CP Notebook is a fine tool. I have it and still use it some. Here is some info from Kerry Magruder (History of Science Dept at Univ of Oklahoma) on Mac apps for academic purposes regarding Notebook and DEVONthink. (I have a copy of this [in DT as it happens], but it seems to have disappeared from the web.):
"If your needs are simple, try Circus Ponies Notebook. Notebook is an excellent notetaking application that combines general notetaking, outlining, and project organization. I have used NoteBook for a variety of kinds of notes, particularly ones involving multimedia, ones that are structured enough to belong in an outliner, and ones that I capture using Mac OS X services."

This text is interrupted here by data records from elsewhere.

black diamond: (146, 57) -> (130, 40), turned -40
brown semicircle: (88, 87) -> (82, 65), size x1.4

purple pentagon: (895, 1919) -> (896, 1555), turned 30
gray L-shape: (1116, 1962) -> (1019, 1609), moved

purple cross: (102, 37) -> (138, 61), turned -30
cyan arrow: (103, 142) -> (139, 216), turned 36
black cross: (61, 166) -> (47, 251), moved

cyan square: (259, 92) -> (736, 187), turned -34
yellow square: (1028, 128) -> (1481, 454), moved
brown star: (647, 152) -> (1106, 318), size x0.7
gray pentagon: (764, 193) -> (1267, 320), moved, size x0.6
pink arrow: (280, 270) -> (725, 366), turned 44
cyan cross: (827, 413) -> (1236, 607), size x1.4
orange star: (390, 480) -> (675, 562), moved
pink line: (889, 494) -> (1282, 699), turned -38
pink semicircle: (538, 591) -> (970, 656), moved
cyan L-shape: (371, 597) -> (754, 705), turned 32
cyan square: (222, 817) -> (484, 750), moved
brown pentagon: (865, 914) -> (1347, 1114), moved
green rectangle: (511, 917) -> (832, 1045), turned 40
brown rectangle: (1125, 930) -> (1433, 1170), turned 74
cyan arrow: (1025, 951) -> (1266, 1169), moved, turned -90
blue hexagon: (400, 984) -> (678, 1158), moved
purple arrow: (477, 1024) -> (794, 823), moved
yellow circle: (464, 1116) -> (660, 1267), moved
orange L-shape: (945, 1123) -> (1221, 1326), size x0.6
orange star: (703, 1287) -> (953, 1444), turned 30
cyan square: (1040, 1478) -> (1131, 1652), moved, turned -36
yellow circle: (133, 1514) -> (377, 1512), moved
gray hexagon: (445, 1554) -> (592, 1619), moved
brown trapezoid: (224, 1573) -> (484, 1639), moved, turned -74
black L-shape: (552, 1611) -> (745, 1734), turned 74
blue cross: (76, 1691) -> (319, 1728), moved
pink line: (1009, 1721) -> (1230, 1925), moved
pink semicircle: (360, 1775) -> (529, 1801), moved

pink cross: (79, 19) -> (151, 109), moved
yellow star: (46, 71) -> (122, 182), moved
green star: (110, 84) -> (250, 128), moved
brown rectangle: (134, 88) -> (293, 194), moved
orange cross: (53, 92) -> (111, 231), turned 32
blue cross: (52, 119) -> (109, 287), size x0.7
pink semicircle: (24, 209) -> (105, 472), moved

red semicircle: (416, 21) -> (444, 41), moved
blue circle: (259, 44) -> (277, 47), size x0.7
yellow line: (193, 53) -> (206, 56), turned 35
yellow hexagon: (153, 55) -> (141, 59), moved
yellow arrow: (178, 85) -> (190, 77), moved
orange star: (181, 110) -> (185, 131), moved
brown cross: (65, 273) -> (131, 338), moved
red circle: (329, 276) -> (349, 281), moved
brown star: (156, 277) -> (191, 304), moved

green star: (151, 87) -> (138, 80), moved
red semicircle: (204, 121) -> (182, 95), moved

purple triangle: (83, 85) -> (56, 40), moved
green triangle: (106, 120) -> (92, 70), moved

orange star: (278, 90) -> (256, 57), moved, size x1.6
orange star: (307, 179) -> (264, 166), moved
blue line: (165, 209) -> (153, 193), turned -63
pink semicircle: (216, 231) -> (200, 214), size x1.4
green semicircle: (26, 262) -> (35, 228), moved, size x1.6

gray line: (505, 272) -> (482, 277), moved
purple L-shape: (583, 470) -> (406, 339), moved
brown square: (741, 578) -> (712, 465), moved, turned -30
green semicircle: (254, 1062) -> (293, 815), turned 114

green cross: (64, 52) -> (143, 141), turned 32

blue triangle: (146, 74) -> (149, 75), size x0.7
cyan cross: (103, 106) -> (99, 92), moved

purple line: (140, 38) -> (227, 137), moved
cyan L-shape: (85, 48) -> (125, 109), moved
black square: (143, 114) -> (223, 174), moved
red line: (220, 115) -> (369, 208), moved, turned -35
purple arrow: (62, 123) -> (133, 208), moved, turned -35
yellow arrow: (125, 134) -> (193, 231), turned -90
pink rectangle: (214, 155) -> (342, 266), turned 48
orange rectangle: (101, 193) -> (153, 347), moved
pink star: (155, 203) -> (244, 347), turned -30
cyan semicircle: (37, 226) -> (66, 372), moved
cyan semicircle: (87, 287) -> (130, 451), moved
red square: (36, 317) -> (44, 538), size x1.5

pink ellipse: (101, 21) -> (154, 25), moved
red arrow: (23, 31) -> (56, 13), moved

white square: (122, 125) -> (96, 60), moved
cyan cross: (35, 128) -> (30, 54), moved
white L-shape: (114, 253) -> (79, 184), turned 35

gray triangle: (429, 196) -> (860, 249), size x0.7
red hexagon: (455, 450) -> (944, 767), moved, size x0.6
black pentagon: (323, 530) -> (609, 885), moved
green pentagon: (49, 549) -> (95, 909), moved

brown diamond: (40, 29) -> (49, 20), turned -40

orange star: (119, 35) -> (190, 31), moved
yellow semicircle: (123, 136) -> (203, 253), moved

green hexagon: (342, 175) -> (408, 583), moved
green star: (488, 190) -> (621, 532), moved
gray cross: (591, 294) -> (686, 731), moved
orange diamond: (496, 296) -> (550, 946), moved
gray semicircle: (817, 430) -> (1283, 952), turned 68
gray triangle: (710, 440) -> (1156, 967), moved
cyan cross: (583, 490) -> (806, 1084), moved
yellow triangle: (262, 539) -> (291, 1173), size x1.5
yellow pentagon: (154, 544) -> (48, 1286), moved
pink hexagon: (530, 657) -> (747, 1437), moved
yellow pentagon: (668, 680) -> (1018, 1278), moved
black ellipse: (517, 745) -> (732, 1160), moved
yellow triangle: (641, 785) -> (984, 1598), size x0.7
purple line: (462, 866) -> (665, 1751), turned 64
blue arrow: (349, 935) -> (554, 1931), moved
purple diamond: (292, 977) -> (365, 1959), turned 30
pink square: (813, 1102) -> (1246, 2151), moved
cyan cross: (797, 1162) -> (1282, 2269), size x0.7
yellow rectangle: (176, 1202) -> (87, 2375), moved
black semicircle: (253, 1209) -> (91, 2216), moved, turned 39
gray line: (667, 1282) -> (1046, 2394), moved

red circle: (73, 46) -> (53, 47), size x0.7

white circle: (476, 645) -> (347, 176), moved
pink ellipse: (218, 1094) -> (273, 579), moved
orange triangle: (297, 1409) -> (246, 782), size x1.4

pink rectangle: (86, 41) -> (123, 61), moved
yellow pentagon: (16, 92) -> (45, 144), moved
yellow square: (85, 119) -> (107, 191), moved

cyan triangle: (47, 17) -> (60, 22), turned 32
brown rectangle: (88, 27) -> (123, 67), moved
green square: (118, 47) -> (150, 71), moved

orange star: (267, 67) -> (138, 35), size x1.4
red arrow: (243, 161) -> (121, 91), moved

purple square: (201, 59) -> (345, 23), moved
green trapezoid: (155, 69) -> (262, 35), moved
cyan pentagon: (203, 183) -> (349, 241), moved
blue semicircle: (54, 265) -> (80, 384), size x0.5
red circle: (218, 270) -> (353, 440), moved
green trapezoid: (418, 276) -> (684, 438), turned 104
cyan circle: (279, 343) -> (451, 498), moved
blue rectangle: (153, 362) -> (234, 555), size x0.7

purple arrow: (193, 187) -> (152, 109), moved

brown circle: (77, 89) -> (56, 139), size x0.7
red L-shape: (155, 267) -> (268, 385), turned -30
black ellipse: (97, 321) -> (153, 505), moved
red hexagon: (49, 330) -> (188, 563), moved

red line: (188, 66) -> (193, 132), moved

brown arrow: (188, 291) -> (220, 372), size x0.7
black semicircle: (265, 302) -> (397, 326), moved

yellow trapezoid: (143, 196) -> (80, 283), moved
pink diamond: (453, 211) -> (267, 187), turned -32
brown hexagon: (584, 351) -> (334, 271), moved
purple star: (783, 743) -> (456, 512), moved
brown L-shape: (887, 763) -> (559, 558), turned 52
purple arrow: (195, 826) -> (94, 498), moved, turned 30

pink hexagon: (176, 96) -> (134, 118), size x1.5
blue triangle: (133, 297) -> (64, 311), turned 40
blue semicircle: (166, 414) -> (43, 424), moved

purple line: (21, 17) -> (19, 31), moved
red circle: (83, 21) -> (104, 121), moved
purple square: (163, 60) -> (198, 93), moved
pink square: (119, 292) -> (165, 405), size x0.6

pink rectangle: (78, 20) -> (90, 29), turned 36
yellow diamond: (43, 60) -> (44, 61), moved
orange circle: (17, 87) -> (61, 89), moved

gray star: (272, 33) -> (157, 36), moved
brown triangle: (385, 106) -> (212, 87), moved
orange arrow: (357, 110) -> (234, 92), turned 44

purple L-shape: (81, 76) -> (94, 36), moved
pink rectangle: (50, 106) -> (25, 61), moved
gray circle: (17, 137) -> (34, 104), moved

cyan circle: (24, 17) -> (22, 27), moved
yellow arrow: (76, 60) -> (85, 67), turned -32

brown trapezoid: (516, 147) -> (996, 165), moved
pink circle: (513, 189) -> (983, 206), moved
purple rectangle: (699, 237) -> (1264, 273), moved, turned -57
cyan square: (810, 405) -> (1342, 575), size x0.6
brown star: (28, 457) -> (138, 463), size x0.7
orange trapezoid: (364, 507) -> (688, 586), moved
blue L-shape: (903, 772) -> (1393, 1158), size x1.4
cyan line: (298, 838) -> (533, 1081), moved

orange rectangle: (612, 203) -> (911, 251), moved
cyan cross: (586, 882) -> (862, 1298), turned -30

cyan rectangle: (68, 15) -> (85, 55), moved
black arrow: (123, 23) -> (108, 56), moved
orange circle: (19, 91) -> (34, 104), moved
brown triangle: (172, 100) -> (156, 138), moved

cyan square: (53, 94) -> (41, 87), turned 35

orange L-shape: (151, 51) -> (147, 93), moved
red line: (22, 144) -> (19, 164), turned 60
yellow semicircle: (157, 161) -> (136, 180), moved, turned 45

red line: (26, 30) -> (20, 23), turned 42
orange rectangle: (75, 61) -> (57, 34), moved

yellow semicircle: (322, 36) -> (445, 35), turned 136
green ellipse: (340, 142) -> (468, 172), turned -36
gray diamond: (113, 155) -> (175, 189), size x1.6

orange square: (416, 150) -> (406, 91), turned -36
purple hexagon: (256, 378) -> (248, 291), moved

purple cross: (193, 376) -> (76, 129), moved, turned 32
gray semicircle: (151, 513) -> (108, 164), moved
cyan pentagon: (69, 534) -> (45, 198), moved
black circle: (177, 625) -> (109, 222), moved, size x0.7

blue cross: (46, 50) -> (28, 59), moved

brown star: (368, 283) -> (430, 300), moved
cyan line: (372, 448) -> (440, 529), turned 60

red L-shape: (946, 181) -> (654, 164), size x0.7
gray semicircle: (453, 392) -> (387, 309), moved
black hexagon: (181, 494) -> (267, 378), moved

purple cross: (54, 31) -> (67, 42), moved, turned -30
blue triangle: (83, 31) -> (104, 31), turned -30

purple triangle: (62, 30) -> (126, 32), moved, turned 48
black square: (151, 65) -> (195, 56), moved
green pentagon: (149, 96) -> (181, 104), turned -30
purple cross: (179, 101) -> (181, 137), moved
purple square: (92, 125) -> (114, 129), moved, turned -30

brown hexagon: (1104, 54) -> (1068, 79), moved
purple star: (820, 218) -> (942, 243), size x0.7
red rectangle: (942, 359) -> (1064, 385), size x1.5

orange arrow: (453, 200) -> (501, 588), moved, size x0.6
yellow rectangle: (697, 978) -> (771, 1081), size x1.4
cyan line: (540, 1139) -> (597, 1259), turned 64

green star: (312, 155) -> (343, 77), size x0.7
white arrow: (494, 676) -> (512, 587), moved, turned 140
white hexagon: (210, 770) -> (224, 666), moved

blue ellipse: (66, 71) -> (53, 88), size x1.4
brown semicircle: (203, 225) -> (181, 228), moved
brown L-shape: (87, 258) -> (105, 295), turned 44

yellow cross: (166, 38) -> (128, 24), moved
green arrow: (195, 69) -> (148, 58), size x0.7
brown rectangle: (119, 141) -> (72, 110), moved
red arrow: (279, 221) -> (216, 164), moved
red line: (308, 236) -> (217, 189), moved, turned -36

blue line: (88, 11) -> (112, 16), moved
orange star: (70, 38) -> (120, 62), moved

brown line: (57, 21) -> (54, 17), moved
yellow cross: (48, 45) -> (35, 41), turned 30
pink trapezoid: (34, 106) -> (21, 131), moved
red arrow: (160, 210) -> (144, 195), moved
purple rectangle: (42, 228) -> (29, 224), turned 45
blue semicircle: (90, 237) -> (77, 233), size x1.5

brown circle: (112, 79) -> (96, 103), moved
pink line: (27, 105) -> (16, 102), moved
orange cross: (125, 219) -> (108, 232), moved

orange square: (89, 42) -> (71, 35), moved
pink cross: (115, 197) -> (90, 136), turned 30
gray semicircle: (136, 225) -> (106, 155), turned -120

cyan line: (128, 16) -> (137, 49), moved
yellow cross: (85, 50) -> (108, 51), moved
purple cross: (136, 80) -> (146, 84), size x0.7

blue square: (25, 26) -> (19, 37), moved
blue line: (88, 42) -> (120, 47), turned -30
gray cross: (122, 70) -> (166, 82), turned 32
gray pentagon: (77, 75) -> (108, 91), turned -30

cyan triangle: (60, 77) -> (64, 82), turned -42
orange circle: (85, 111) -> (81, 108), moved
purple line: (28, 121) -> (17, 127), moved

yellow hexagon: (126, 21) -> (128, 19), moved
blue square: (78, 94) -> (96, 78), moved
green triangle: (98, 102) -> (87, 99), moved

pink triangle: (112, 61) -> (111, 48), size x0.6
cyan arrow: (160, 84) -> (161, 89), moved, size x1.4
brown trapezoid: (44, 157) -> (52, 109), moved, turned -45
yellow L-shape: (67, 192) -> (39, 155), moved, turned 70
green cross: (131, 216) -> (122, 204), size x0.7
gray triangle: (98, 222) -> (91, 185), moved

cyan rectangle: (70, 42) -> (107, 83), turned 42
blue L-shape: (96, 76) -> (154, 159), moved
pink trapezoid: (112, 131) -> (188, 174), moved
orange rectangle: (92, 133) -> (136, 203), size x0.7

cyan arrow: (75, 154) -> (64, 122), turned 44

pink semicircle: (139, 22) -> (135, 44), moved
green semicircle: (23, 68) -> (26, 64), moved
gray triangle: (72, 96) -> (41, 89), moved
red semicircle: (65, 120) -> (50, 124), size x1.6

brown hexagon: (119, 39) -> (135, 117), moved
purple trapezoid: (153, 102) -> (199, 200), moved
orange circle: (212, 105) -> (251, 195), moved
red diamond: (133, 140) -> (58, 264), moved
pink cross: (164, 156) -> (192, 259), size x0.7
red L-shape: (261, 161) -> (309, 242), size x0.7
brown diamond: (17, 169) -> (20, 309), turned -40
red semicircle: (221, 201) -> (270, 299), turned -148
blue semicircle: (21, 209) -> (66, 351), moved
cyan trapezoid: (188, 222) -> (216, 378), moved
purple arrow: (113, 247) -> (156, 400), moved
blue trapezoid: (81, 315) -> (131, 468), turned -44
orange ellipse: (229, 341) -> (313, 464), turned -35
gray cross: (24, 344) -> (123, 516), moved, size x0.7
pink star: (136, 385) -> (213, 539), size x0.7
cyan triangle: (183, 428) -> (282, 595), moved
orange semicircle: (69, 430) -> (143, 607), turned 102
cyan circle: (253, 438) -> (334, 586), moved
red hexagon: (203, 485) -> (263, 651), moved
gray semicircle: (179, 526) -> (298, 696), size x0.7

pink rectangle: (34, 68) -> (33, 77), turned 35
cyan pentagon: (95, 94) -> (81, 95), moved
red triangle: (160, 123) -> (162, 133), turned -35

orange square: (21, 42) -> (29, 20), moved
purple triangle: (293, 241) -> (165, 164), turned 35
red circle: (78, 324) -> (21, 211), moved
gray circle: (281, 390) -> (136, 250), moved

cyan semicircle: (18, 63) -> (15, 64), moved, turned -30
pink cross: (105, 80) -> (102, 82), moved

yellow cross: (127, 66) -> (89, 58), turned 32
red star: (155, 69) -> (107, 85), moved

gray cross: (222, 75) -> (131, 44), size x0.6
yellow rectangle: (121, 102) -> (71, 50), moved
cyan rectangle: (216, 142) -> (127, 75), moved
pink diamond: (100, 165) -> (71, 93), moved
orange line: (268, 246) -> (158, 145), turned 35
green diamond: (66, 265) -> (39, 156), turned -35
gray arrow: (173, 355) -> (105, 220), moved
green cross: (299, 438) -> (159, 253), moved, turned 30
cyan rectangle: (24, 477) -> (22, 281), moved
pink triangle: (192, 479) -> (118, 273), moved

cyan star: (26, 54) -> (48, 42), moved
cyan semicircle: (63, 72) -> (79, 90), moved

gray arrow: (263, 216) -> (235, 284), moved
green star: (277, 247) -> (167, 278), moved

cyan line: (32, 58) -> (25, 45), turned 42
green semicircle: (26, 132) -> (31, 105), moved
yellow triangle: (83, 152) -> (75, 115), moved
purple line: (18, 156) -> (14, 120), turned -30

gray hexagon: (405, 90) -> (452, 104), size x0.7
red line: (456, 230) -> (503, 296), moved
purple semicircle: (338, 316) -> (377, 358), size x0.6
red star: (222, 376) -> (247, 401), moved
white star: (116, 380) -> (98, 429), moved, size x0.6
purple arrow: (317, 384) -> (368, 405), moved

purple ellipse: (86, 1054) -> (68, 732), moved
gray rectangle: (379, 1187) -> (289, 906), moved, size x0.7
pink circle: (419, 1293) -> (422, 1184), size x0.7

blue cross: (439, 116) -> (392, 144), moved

"If you want something more powerful and versatile than Notebook, try DEVONthink, DEVONthink Pro, or DEVONthink Pro Office. One of the most popular academic productivity applications on the Mac, DevonThink Pro accepts most file types including video and audio, web pages, pdfs, etc.; even rss feeds. It is a digital commonplace repository for multiple file formats. If you want to juxtapose your own rich-text notes with live web pages, pdfs, images and multimedia, then DevonThink is the answer. DevonThink also offers artificial intelligence assisted classifying and searching of notes (watch the demo videos and video tutorials to see how powerful and easy-to-use the AI searching and classifying features can be). Selected text in DT can be linked to specific notes, and wiki-linking can be automated. Devonthink supports advanced Boolean and proximity searching. It's easy to import text, clips, urls or other items to Devonthink using the Sorter tray, accessible any time from any application. Exporting is rich and versatile. Multiple databases can be open at the same time. DT has great support for AppleScripts, Automator, OS X Services, and other Mac OS X technologies. The Pro Office version supports high-quality ABBYY FineReader-based OCR conversion of pdfs. In one trial of an earlier, less powerful OCR engine, I imported a pdf I obtained through inter-library loan which contained poorly photocopied pages with different fonts, and a mixture of single pages and double-page spreads. The OCR conversion was surprisingly accurate, automatically rotating pages as needed, and in a comparison it was much faster than the OCR in Acrobat Professional. I use DevonThink Pro Office as my chief research tool, for note-taking of print and pdf sources and for online searching."
FYI--This information is about 3 years old and helped me in my search for Mac apps to help in my academic workflow.